## Work request
The expected answer is the full listing, repeated exactly and free of images.

────

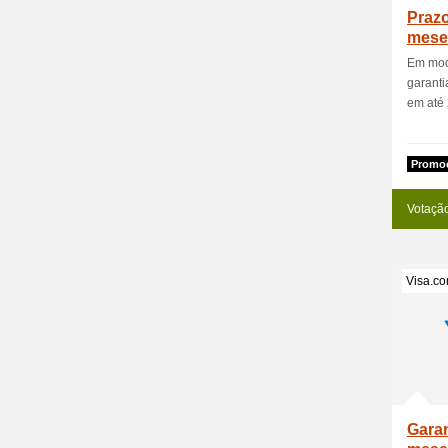
Praz
mese
Em moda
garanti
em até 
Promoc
Votaçã
Visa.co
Garan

────

## Finished task
Praz
mese
Em moda
garanti
em até 
Promoc
Votaçã
Visa.co
Garan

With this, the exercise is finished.